Benchmarks
Benchmarks
SuchTree is motivated by the observation that the memory usage of distance
matrixes grows quadratically with taxa, while for trees it grows linearly.
A matrix of 100,000 taxa is quite bulky, but the tree it represents can be made
to fit into about 7.6MB of RAM if implemented using only C primitives. This
is small enough to fit into L2 cache on many modern microprocessors. This comes
at the cost of traversing the tree for every calculation (about 16 hops from
leaf to root for a 100,000 taxa tree), but, as these operations all happen
on-chip, the processor can take full advantage of
pipelining,
speculative execution
and other optimizations available in modern CPUs. And, because SuchTree objects
are immutable, they are thread-safe. You can take full advantage of modern
multicore chips.
Here, we use SuchTree to compare the topology of two trees built
from the same 54,327 sequences using two methods : neighbor joining
and Morgan Price's FastTree
approximate maximum likelihood algorithm.
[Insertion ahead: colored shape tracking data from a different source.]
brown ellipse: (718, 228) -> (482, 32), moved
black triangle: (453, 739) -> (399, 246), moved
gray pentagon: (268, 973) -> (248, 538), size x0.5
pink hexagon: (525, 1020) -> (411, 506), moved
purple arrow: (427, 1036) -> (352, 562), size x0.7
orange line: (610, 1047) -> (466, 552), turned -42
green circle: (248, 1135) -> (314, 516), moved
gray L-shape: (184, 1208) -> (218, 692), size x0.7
Using one million randomly
chosen pairs of leaf nodes, we look at the patristic distances in each
of the two trees, plot them against one another, and compute
correlation coefficients.
On an Intel i7-3770S, SuchTree completes the two million distance
calculations in a little more than ten seconds.
from SuchTree import SuchTree
import random
T1 = SuchTree( 'data/bigtrees/ml.tree' )
T2 = SuchTree( 'data/bigtrees/nj.tree' )
print( 'nodes : %d, leafs : %d' % ( T1.length, len(T1.leafs) ) )
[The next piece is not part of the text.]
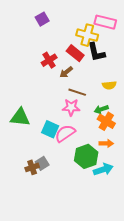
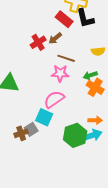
red cross: (49, 60) -> (38, 42), moved
cyan square: (50, 129) -> (44, 117), moved
orange arrow: (106, 143) -> (95, 120), moved
green hexagon: (86, 156) -> (75, 135), moved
print( 'nodes : %d, leafs : %d' % ( T2.length, len(T2.leafs) ) )
nodes : 108653, leafs : 54327
nodes : 108653, leafs : 54327
N = 1000000
v = list( T1.leafs.keys() )
pairs = []
for i in range(N) :
pairs.append( ( random.choice( v ), random.choice( v ) ) )
%time D1 = T1.distances_by_name( pairs ); D2 = T2.distances_by_name( pairs )
CPU times: user 10.1 s, sys: 0 ns, total: 10.1 s
Wall time: 10.1 s

from scipy.stats import kendalltau, pearsonr
print( 'Kendall\'s tau : %0.3f' % kendalltau( D1, D2 )[0] )
print( 'Pearson\'s r : %0.3f' % pearsonr( D1, D2 )[0] )
Kendall's tau : 0.709
Pearson's r : 0.969